A military helicopter flying above the Gaza Strip, as it seen from the Israeli side of the border, on Jan. 8, 2024. (Tomer Neuberg/Flash90)

How is this connected to the Israel-Hamas war?

Despite a series of court challenges to the haredi exemption, the day of reckoning on the issue has been regularly postponed through temporary laws. But a stopgap measure that allowed continued haredi draft deferral will expire on Sunday, returning the issue to legal limbo and threatening to plunge Israel into political turmoil.  

In the past, the advocates of haredi conscription have framed the issue somewhat abstractly as an imperative for citizens to “share the burden” of serving the country. This year, Israelis say the need for soldiers feels far more concrete. 
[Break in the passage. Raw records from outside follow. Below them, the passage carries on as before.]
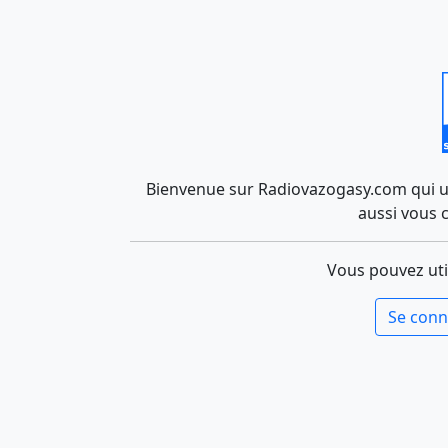
Bienvenue sur Radiovazogasy.com qui uti
aussi vous 
Vous pouvez uti
Se conn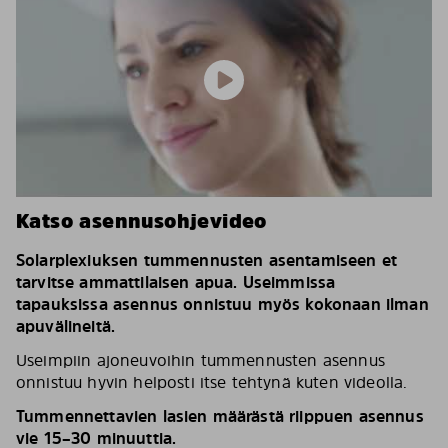
Katso asennusohjevideo
Solarplexiuksen tummennusten asentamiseen et
tarvitse ammattilaisen apua. Useimmissa
tapauksissa asennus onnistuu myös kokonaan ilman
apuvälineitä.
Useimpiin ajoneuvoihin tummennusten asennus
onnistuu hyvin helposti itse tehtynä kuten videolla.
Tummennettavien lasien määrästä riippuen asennus
vie 15–30 minuuttia.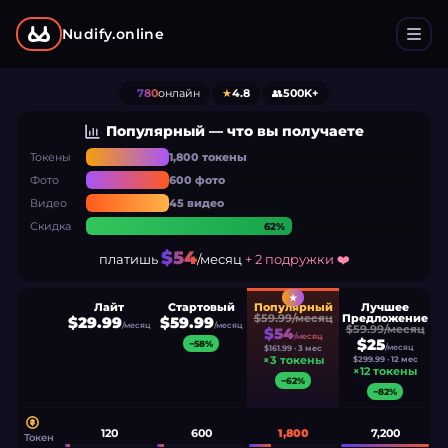
Nudify.online
780
онлайн
★
4.8
👥
500K+
Популярный
—
что вы получаете
Токены
1,800 токены
Фото
600 фото
Видео
45 видео
Скидка
62%
$
54
платишь
/месяц
+ 2
подружки
❤️
★
Лайт
Стартовый
Популярный
Лучшее
$
59.99
/
месяц
Предложение
$
29.99
$
59.99
/месяц
/месяц
$
59.99
/
месяц
$
54
/месяц
$
25
−
58
%
/месяц
$
161.99
· 3 мес
×
3
токены
$
299.99
· 12 мес
×
12
токены
−
62
%
−
82
%
120
600
1,800
7,200
Токен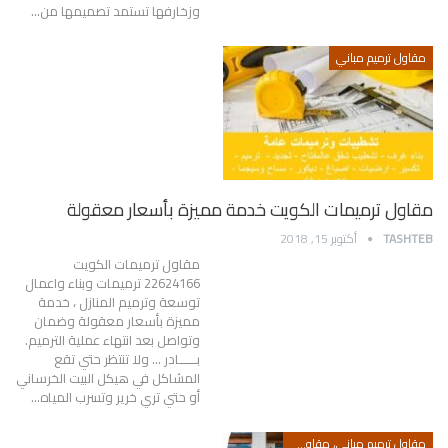
وزخارفها تستمد تصميمها من…
مقاول ترميم مباني
مقاول ترميمات الكويت خدمة مميزة بأسعار معقولة
TASHTEB
أكتوبر 15, 2018
مقاول ترميمات الكويت
22624166 ترميمات وبناء واعمال
توسعة وترميم المنازل ، خدمة
مميزة بأسعار معقولة وضمان
وتواصل بعد انتهاء عملية الترميم.
بــــــادر ... ولا تنتظر حتي تقع
المشاكل في هيكل البيت الخرساني
أو حتي تري خرير وتسرب المياه…
مقاول ترميم مباني، مقاول ترميم بالكويت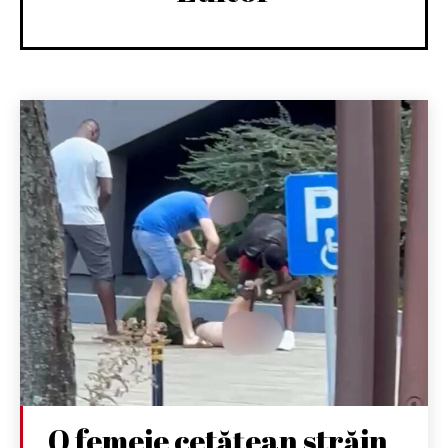
O femeie cetățean străin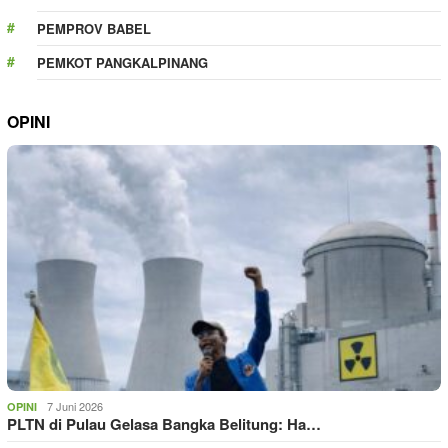
PEMPROV BABEL
PEMKOT PANGKALPINANG
OPINI
7 Juni 2026
OPINI
PLTN di Pulau Gelasa Bangka Belitung: Ha…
Gantz’s party has vowed not to support another law that allows haredim to dodge the draft. And the issue has gained more urgency after Israel’s Defense Ministry published regulations last month that would require reservists to serve 42 days per year instead of an average of 18. Reservists would also serve until age 45 rather than 40; officers would need to serve until age 50. 

The regulations were published while large numbers of reserve soldiers had been away from their families for months, since shortly after Oct. 7. Moreover, most Israelis believe the war in Gaza will be followed by another against Hezbollah in Lebanon, which could require even more troops. 

In the face of those threats, a group of reserve officers wrote a letter to Israel’s leadership saying that continued haredi draft exemptions would “cause great difficulty for our soldiers and, as a result, for us commanders as well.” Should the exemptions continue, the letter warned, “the IDF will no longer be the army of the people. That is an outline that will greatly increase injustice and inequality.”

Israeli Prime Minister Benjamin Netanyahu, pictured in February. (Amos Ben-Gershom/Israeli Government Press Office)

Israeli Prime Minister Benjamin Netanyahu, pictured in February. (Amos Ben-Gershom/Israeli Government Press Office)

What happens next?

Netanyahu is attempting to negotiate among centrist coalition partners who insist on drafting haredim, and haredi partners who say they will resign if their voters are conscripted, all while keeping his coalition intact.

In the meantime, the Supreme Court has forced the issue by ruling that haredi yeshivas will see cuts in their funding beginning April 1, effectively endangering stipends for haredi men who study Torah instead of enlisting.

Yair Lapid, Israel’s centrist leader of the parliamentary opposition and a leading advocate for haredi conscription, used the debate as an opportunity to attack Netanyahu. 

“At a time of war, the only thing Netanyahu dealt with in recent days was to search for a blanket exemption for haredi conscription, which would ensure his coalition’s stability,” Lapid wrote on X, formerly Twitter. “There’s no reason to approve another deferral.”

But haredi leaders, who have responded to conscription efforts in the past with mass protest and civil disobedience, say they will continue to resist the draft and insisted on the value of Torah study.

“If they force us to go to the army, we’ll all move abroad,” Israel’s Sefardi chief rabbi, Yitzhak Yosef, said earlier this month. “The soldiers only succeed thanks to those learning Torah.”